ZipOutputStream ► ParallelDeflateThreshold C#

Aug 2, 2011 at 8:59 PM

I encounted out of memory issue if ParallelDeflateThreshold set to 0 basically after every bytes write something left in memory heap and i can't clean it unless fully destroying ZipOutputStream, there is no such case if ParallelDeflateThreshold set to -1 and there is no memory leackage. Basically this is only visible on very large archives since small ones doen't reach memory limits. I was trying to review issue with Windows Resource Locationsation tool. Any help will be appreciated.

Coordinator
Aug 2, 2011 at 10:38 PM

What version of the library are you using?  What can you tell me about the machine on which you are running the application?

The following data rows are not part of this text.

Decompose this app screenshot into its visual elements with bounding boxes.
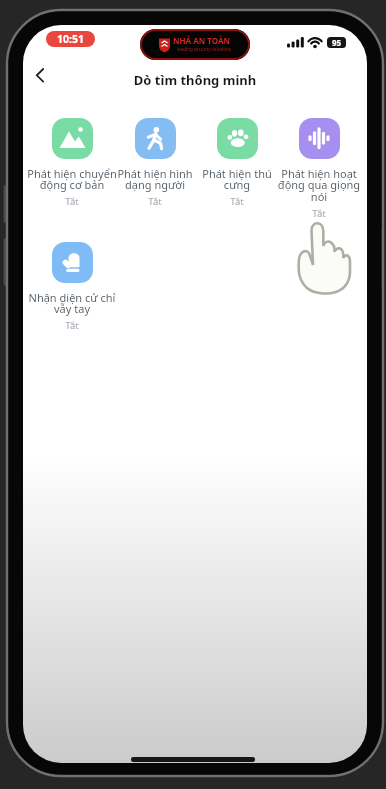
staticText: Tắt <box>27 195 117 208</box>
staticText: Tắt <box>274 207 364 220</box>
button[interactable]: Nhận diện cử chỉ vẫy tay <box>27 242 117 332</box>
staticText: NHÀ AN TOÀN <box>173 35 231 46</box>
staticText: Phát hiện chuyển động cơ bản <box>27 166 117 192</box>
button[interactable]: Phát hiện hoạt động qua giọng nói <box>274 118 364 220</box>
button[interactable]: Phát hiện hình dạng người <box>110 118 200 208</box>
button[interactable] <box>27 63 51 87</box>
staticText: Dò tìm thông minh <box>23 71 367 89</box>
staticText: Nhận diện cử chỉ vẫy tay <box>27 290 117 316</box>
button[interactable]: Phát hiện chuyển động cơ bản <box>27 118 117 208</box>
staticText: Phát hiện thú cưng <box>192 166 282 192</box>
staticText: Tắt <box>110 195 200 208</box>
button[interactable]: Phát hiện thú cưng <box>192 118 282 208</box>
staticText: Tắt <box>192 195 282 208</box>
staticText: leading security solutions <box>177 46 231 52</box>
staticText: Tắt <box>27 319 117 332</box>
staticText: 10:51 <box>57 32 84 46</box>
staticText: Phát hiện hình dạng người <box>110 166 200 192</box>
staticText: Phát hiện hoạt động qua giọng nói <box>274 166 364 204</box>
staticText: 95 <box>332 37 342 48</box>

The code in prior versions of the library tries to create a number of buffers that is proportional to the number of cores on the machine.  This is sometimes ok, but sometimes it may create too many memory buffers and can result in an out-of-memory condition.

Regarding the phenomenon of "cleaning memory" only if you destroy ZipOutputStream, this is expected behavior.  It is not "leakage" if the memory is reclaimed when you destroy the ZipOutputStream instance. 

In DotNetZip version v1.9.1.6006, limiting the memory buffers used by parallel deflation is simpler.  You may want to try that and see if it works for you. Be sure to read the documentation on the ParallelDeflateOutputStream. 

If that does not work for you, and if you have a small test case that reproduces the problem reliably, I would like to see it.

 

Aug 6, 2011 at 6:15 PM

DotNetZipLib-DevKit-v1.9.1.5

4 core AMD 3Gh, ~ 40 Mb/s HDD, 4 GB Ram. I’m trying to build a queue in memory, each element has ~ 32000 bytes from Zip Input Stream and I’m scheduling to run Zip Output stream as soon as I have only ~700 Mb of Ram left, since reading is slower in my case and I don’t want to run out of queue elements too fast. And you are right I do destroy Output and input streams assigned to each zip file I have. Is there any indicator to specify when I could destroy output or input streams safely? Or windows scheduler does it on his own (I mean garbage collector cleaning). It’s hard to say if memory is reclaimed or not I was trying to pause application after it’s almost reached out of memory state and see if memory will be freed but it stays on same level.

 

    Is there any “optimal” buffer size to reach fastest ZipOutputStream write capabilities or it’s just limited by disk write speed!?

 

Thank you,

Coordinator
Aug 6, 2011 at 8:23 PM

ah, ok.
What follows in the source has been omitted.